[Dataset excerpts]
------------

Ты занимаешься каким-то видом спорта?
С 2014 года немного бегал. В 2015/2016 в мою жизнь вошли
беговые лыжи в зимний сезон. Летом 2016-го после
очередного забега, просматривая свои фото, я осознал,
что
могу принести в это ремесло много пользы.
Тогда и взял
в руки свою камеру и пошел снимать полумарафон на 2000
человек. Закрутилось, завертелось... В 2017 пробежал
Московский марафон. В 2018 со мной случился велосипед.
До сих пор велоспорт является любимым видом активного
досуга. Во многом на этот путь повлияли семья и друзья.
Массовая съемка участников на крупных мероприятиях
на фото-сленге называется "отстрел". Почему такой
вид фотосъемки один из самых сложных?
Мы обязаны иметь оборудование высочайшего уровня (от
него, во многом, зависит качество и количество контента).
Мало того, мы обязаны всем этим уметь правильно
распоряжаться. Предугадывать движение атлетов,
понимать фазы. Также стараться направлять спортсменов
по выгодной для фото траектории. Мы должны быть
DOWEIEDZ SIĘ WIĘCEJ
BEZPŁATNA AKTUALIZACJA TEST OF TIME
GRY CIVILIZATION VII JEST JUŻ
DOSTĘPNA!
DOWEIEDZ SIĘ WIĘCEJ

------------

Output the data above exactly, please, line for line.

THE COMPLETED TASK
Ты занимаешься каким-то видом спорта?
С 2014 года немного бегал. В 2015/2016 в мою жизнь вошли
беговые лыжи в зимний сезон. Летом 2016-го после
очередного забега, просматривая свои фото, я осознал,
что
могу принести в это ремесло много пользы.
Тогда и взял
в руки свою камеру и пошел снимать полумарафон на 2000
человек. Закрутилось, завертелось... В 2017 пробежал
Московский марафон. В 2018 со мной случился велосипед.
До сих пор велоспорт является любимым видом активного
досуга. Во многом на этот путь повлияли семья и друзья.
Массовая съемка участников на крупных мероприятиях
на фото-сленге называется "отстрел". Почему такой
вид фотосъемки один из самых сложных?
Мы обязаны иметь оборудование высочайшего уровня (от
него, во многом, зависит качество и количество контента).
Мало того, мы обязаны всем этим уметь правильно
распоряжаться. Предугадывать движение атлетов,
понимать фазы. Также стараться направлять спортсменов
по выгодной для фото траектории. Мы должны быть
DOWEIEDZ SIĘ WIĘCEJ
BEZPŁATNA AKTUALIZACJA TEST OF TIME
GRY CIVILIZATION VII JEST JUŻ
DOSTĘPNA!
DOWEIEDZ SIĘ WIĘCEJ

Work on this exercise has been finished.